● **What is needed**
Within the material that follows, how many lines include the string "Russian"? Answer with the number and nothing more.

————————

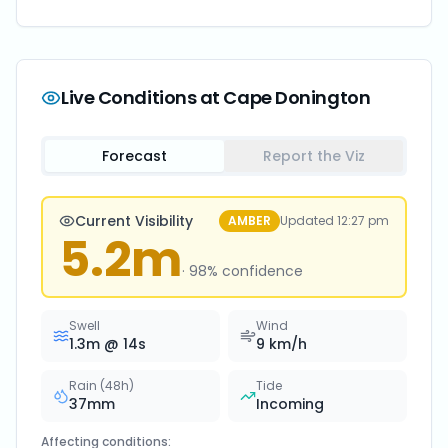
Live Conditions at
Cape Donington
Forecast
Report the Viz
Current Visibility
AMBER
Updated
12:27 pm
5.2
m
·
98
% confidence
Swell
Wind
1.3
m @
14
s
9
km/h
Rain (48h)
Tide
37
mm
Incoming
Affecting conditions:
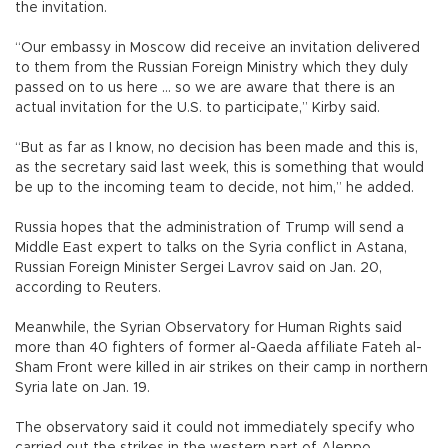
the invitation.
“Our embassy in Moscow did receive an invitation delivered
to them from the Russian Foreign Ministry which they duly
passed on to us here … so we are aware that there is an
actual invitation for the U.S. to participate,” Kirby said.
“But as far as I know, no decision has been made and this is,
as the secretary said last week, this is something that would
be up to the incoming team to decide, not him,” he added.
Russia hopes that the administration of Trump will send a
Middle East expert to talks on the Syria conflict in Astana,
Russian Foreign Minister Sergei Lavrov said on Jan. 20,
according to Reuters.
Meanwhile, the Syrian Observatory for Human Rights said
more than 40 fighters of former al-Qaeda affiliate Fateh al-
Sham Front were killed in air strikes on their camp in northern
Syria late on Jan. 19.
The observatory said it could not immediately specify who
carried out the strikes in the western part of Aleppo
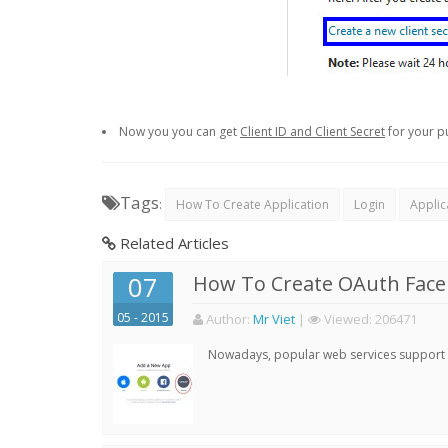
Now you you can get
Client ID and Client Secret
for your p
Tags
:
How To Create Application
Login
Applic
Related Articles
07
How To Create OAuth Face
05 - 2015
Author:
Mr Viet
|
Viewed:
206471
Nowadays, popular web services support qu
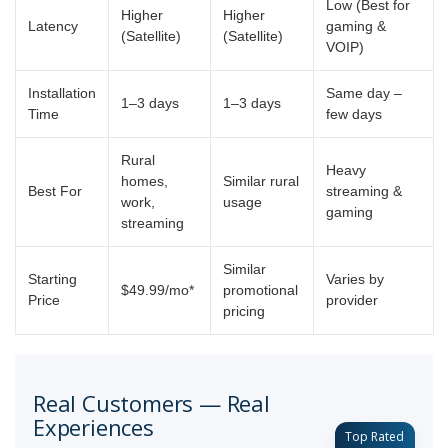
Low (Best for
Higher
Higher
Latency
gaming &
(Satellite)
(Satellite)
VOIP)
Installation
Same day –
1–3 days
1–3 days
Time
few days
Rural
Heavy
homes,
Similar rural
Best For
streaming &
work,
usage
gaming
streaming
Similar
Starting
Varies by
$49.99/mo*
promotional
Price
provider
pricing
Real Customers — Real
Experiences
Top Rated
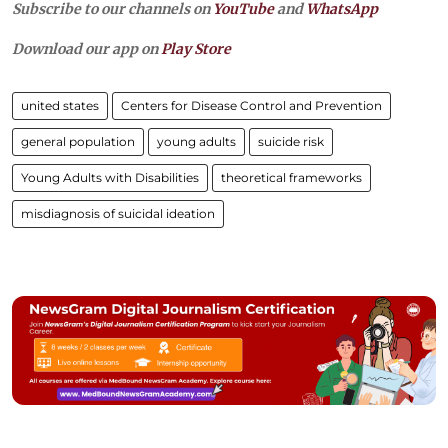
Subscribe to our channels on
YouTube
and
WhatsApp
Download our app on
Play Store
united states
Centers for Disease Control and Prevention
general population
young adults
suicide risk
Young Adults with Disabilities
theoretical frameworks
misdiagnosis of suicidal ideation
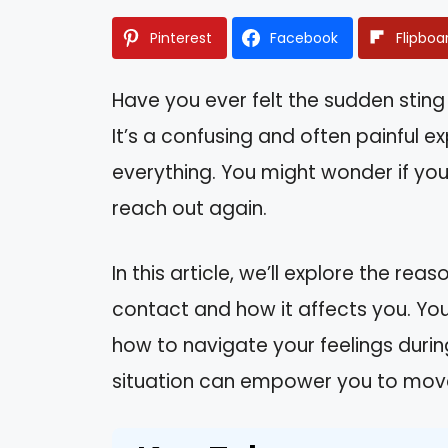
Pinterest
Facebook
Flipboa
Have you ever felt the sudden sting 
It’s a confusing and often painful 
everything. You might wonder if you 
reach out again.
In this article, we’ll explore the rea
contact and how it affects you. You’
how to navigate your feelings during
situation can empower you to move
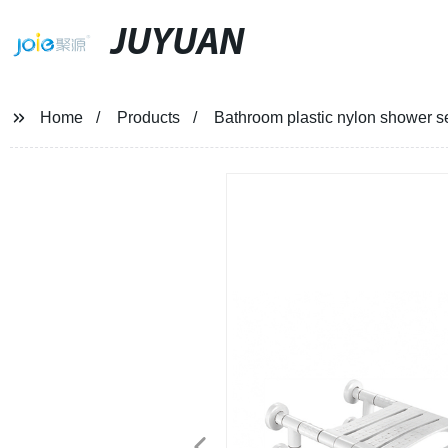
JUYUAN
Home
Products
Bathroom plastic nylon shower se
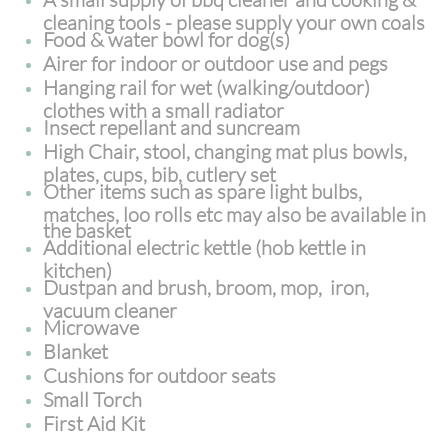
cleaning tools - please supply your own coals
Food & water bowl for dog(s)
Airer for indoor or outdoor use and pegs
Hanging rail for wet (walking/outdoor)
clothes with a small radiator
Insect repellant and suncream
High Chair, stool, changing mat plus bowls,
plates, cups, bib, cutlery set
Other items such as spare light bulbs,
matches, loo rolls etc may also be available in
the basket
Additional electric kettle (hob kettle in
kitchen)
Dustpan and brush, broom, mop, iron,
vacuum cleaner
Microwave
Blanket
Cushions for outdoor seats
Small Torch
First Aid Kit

————————

● **Reply to the exercise**
2